=== Aim of the task ===
List every line below containing "their".

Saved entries
....................

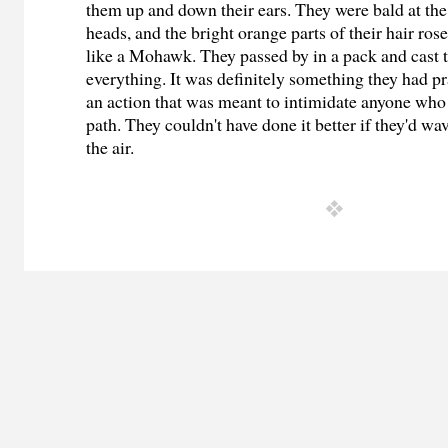
them up and down their ears. They were bald at the 
heads, and the bright orange parts of their hair ros
like a Mohawk. They passed by in a pack and cast t
everything. It was definitely something they had p
an action that was meant to intimidate anyone who 
path. They couldn't have done it better if they'd w
the air.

....................

=== Result of this exercise ===
them up and down their ears. They were bald at the 
heads, and the bright orange parts of their hair ros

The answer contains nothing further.